Several colleagues said “they could not cast a vote on this bill today,” said State Rep. Greg Harris, the bill’s lead sponsor.
“I have never been sadder to accept such a request,” he said tearfully, but they asked for time to go back to their districts, talk to constituents and return in November to support the bill.
“We will be back and we will be voting on this bill, in this legislature,” Mr. Harris said.
Friday was the last day when the gay-marriage bill could be passed in the regular session.
The measure can be revived in November in what is known as a “veto session,” but 71 House votes are needed to pass a bill in that session.
“In a liberal state like Illinois, this is a truly remarkable victory,” said Laurie Higgins of the Illinois Family Institute, one of the groups that opposed the “genderless marriage” bill.
Gay-rights supporters were outraged that a Democrat-led state would fail to pass a marriage bill, but promised to keep up the pressure until it was passed.
Bernard Cherkasov, chief executive of Equality Illinois, called the turn of events “disgraceful,” but took heart that three other states — Rhode Island, Delaware and Minnesota – moved marriage equality through their chambers this year. “This proves that our country is moving towards the right side of history, and quickly,” he said.
The gay-marriage bill had sailed through the Illinois Senate on Valentine’s Day, and was expected to do the same in the Illinois House.
But a group of black pastors, called the African American Clergy Coalition, which was aligned with Catholic and other religious and traditional values groups, stood against the bill. Chicago pastors in particular warned black lawmakers that they would not be invited to speak in their churches if they failed to protect the biblical view of marriage.
The Catholic Conference of Illinois said that it was “profoundly grateful” that Illinois House lawmakers “listened to their constituents and declined to consider legislation that would redefine marriage in Illinois.”

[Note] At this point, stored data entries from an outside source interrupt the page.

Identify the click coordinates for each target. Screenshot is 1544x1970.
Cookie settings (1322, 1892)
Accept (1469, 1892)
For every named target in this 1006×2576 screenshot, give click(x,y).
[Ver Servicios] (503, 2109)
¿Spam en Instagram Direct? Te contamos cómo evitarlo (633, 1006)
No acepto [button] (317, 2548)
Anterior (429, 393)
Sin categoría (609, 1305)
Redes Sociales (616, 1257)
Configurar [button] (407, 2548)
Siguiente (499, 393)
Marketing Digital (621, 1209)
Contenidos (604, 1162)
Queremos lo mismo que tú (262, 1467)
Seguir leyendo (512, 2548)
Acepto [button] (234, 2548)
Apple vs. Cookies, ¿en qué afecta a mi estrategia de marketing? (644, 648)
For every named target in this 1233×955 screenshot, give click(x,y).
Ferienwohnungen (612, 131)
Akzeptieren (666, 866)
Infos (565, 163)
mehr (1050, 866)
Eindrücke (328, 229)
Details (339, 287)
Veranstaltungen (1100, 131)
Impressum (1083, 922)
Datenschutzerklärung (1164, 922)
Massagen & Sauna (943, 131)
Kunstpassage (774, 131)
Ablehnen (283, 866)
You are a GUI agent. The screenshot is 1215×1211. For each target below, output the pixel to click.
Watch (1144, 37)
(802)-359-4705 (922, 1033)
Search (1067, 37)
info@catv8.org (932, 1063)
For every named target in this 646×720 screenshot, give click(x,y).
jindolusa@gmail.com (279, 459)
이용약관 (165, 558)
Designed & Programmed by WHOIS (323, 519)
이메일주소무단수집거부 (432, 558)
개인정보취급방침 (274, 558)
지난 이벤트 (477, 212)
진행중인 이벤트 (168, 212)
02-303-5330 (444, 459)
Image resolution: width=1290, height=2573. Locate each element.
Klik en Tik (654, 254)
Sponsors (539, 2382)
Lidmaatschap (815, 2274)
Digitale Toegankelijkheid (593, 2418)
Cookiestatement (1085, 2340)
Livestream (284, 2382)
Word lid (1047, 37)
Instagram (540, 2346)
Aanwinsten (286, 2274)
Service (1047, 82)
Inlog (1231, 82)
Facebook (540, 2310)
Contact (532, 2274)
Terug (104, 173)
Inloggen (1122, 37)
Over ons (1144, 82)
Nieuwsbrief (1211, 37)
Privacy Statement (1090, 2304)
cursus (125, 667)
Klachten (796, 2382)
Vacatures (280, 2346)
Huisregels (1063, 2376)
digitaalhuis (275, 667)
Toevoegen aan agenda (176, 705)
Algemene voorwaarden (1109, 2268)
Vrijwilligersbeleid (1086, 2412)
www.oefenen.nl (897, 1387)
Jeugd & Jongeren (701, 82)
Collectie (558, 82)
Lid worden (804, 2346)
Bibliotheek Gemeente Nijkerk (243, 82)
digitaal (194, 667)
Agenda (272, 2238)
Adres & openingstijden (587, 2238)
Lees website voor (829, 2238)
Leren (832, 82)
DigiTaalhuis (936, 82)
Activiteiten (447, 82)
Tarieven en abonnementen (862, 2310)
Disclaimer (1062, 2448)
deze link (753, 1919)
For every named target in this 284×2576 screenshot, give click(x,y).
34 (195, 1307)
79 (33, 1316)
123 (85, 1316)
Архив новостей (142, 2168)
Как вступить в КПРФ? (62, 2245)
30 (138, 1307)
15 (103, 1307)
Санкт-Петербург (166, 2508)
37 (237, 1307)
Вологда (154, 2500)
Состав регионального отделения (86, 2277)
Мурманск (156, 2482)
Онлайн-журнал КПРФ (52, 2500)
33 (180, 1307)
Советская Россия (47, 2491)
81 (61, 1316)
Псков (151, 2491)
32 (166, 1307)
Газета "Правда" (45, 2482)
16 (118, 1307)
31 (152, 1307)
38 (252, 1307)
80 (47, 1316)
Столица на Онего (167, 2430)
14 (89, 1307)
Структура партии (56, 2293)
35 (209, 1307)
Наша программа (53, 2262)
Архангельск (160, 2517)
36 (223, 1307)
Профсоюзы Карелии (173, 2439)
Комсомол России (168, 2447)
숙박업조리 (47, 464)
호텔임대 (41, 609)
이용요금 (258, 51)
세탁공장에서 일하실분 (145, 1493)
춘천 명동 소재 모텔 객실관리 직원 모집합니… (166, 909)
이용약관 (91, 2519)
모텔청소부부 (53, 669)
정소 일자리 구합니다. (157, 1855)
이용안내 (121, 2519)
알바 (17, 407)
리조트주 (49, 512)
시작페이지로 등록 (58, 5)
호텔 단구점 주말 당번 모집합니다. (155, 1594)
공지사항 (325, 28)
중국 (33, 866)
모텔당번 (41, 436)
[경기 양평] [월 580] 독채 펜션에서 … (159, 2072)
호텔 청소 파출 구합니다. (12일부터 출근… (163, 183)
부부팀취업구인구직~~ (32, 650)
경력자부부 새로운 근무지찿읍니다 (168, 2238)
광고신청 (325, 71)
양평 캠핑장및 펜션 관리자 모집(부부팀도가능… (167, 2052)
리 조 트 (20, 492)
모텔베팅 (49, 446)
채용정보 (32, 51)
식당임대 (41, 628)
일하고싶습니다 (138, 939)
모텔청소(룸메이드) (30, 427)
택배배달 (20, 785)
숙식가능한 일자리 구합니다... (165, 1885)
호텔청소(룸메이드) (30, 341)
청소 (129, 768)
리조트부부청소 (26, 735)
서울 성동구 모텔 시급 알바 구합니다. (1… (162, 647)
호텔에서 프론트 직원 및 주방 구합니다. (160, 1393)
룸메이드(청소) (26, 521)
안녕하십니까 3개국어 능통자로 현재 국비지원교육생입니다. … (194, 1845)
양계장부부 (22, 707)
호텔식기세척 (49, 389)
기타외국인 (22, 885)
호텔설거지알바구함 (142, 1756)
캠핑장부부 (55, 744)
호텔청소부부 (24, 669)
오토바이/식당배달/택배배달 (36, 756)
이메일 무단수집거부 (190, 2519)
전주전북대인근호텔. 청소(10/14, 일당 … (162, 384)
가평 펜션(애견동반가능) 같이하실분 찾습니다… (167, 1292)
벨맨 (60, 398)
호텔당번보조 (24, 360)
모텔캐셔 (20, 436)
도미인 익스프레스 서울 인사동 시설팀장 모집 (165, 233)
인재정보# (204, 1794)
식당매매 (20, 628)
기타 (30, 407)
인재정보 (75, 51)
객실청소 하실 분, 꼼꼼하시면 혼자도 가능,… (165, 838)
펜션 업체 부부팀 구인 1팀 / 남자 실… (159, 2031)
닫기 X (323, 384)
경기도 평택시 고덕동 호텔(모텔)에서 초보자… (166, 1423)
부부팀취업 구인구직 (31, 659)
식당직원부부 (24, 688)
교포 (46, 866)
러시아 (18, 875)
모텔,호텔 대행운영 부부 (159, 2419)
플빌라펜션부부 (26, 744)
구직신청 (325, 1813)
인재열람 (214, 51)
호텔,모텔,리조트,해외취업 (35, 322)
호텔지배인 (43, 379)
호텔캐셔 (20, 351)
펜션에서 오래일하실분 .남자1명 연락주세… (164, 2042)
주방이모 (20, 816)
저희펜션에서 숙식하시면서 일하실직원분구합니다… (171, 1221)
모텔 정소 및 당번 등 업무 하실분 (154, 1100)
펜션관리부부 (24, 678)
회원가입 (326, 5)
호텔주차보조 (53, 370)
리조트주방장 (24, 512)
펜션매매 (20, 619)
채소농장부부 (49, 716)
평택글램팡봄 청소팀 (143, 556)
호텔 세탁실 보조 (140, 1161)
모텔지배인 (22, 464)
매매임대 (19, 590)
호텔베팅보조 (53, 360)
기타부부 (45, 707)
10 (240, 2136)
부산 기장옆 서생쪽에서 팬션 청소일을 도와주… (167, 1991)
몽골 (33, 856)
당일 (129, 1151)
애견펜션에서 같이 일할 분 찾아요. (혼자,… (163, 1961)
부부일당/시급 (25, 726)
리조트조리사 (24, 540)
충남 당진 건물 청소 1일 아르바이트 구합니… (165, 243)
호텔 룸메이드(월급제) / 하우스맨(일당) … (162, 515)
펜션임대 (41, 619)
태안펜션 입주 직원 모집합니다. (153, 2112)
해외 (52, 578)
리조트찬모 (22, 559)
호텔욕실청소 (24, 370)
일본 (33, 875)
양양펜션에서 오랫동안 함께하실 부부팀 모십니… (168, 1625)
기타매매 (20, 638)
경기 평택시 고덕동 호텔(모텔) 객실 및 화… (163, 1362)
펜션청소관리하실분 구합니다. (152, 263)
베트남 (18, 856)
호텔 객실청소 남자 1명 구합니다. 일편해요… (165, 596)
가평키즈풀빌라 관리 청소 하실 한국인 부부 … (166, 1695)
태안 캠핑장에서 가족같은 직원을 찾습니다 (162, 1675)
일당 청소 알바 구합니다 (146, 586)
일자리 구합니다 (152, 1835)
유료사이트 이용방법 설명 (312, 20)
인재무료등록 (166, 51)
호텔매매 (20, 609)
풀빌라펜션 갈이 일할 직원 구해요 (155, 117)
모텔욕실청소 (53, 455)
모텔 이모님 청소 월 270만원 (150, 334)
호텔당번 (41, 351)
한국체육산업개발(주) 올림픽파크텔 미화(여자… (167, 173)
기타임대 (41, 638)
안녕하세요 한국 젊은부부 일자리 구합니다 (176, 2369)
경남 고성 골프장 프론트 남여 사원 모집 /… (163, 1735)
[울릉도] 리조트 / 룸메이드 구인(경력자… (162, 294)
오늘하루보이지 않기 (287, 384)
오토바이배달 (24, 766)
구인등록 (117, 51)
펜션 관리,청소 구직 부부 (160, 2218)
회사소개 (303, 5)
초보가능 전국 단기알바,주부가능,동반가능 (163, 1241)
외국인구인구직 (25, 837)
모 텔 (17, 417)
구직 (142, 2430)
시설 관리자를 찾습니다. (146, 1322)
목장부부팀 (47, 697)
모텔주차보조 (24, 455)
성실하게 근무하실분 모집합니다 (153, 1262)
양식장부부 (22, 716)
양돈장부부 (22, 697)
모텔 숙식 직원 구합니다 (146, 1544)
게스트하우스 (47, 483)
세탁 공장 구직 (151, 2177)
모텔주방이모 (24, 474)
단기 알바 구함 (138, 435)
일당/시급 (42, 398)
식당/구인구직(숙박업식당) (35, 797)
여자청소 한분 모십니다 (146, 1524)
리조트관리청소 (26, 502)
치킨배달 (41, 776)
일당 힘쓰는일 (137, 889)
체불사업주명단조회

The church said it would continue to advocate “for what is right and just, while serving the needs of our community to the very best of our ability,” including showing respect and pastoral concern “for our brothers and sisters who have same-sex attraction.”
“This is a great victory for our allies and supporters, as well as Illinois families who have worked tirelessly with us to preserve marriage in Illinois,” said Brian Brown of the National Organization for Marriage.